# Cross processing c-41



## XitzpatX (Nov 30, 2012)

I was searching around and saw that people developed c-41 film in regular black and white chemical. I couldn't find any definitive results. Does anybody have any experience with cross processing?


----------



## JosephKubik (Nov 30, 2012)

&#63254;&#63254;I would suggest adding some time, depending on th film.  Kodak Gold in d-76 takes about 1 minute more to get a decent negative.  It comes out cloudy, but with plenty of filtering in the darkroom I was able to produce a decent image.  Didn't really wow me.  The negatives came out slightly cloudy and too contrasty.  Same with Fuji.  I'm not personally a fan of the look.


----------



## Josh66 (Jan 5, 2013)

I've done it before, and I would never do it again unless there was no other option for some reason.

It just seems like a waste of color film to me.

This is Fuji Pro 160S (exposed at 100) developed in HC-110, dilution B, for 6 minutes:





Scanned as a color negative.  I only did it to see if it would work.  I don't think I have ever developed color film in B&W chemicals since then...


----------



## timor (Jan 6, 2013)

XitzpatX said:


> I was searching around and saw that people developed c-41 film in regular black and white chemical.
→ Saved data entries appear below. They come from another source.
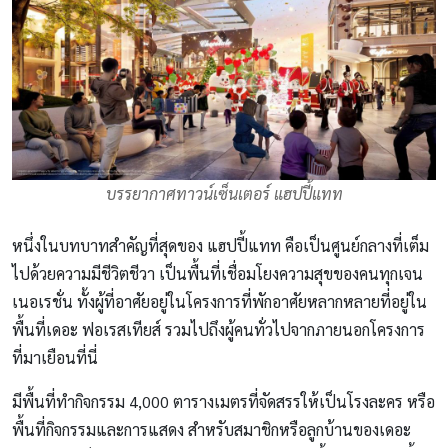
บรรยากาศทาวน์เซ็นเตอร์ แฮปปี้แทท
หนึ่งในบทบาทสำคัญที่สุดของ แฮปปี้แทท คือเป็นศูนย์กลางที่เต็ม
ไปด้วยความมีชีวิตชีวา เป็นพื้นที่เชื่อมโยงความสุขของคนทุกเจน
เนอเรชั่น ทั้งผู้ที่อาศัยอยู่ในโครงการที่พักอาศัยหลากหลายที่อยู่ใน
พื้นที่เดอะ ฟอเรสเทียส์ รวมไปถึงผู้คนทั่วไปจากภายนอกโครงการ
ที่มาเยือนที่นี่
มีพื้นที่ทำกิจกรรม 4,000 ตารางเมตรที่จัดสรรให้เป็นโรงละคร หรือ
พื้นที่กิจกรรมและการแสดง สำหรับสมาชิกหรือลูกบ้านของเดอะ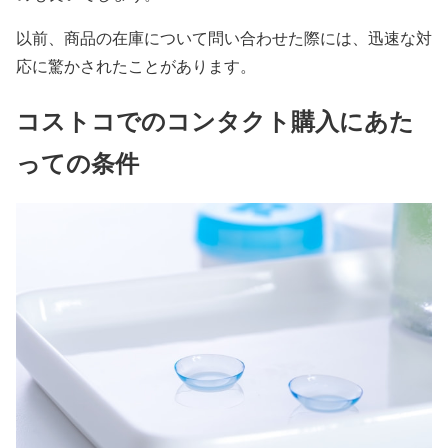
以前、商品の在庫について問い合わせた際には、迅速な対
応に驚かされたことがあります。
コストコでのコンタクト購入にあた
っての条件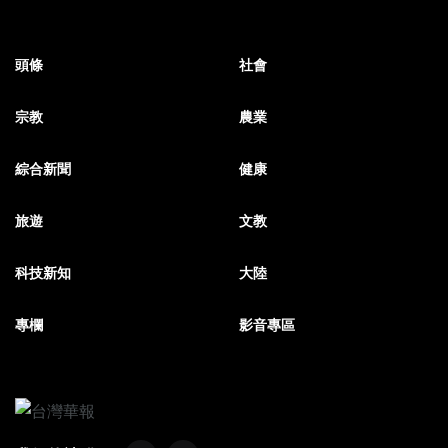
頭條
社會
宗教
農業
綜合新聞
健康
旅遊
文教
科技新知
大陸
專欄
影音專區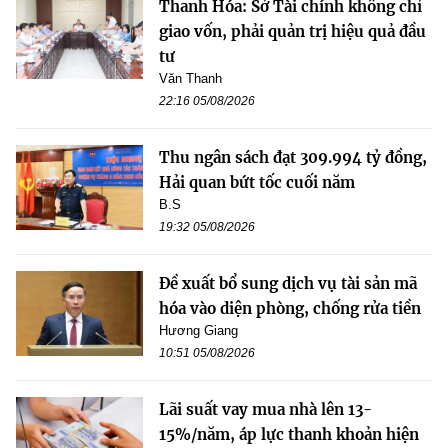
Thanh Hóa: Sở Tài chính không chỉ
giao vốn, phải quản trị hiệu quả đầu
tư
Văn Thanh
22:16 05/08/2026
Thu ngân sách đạt 309.994 tỷ đồng,
Hải quan bứt tốc cuối năm
B.S
19:32 05/08/2026
Đề xuất bổ sung dịch vụ tài sản mã
hóa vào diện phòng, chống rửa tiền
Hương Giang
10:51 05/08/2026
Lãi suất vay mua nhà lên 13-
15%/năm, áp lực thanh khoản hiện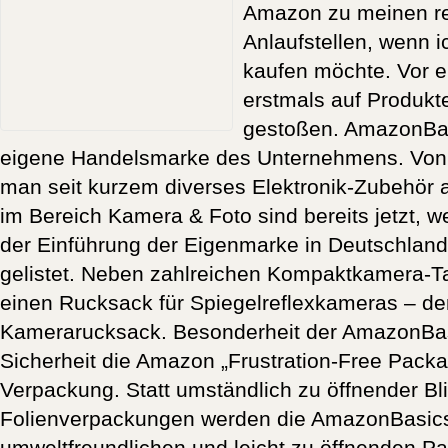
Amazon zu meinen r
Anlaufstellen, wenn i
kaufen möchte. Vor e
erstmals auf Produk
gestoßen. AmazonBas
eigene Handelsmarke des Unternehmens. Von 
man seit kurzem diverses Elektronik-Zubehör
im Bereich Kamera & Foto sind bereits jetzt,
der Einführung der Eigenmarke in Deutschland, 
gelistet. Neben zahlreichen Kompaktkamera-T
einen Rucksack für Spiegelreflexkameras – 
Kamerarucksack. Besonderheit der AmazonBasi
Sicherheit die Amazon „Frustration-Free Packag
Verpackung. Statt umständlich zu öffnender Bli
Folienverpackungen werden die AmazonBasics
umweltfreundlichen und leicht zu öffnenden P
I couldn't find any definitive results. Does anybody have any experience with cross processing?


Hi. How is going your cross processing ? You might want to check post #6 here:
http://www.thephotoforum.com/forum/darkroom/311308-ilford-multigrade-film-development.html


----------



## gsgary (Jan 6, 2013)

XP2 developed in Rodinal 1+25 for 19 minutes






T400CN same developement


----------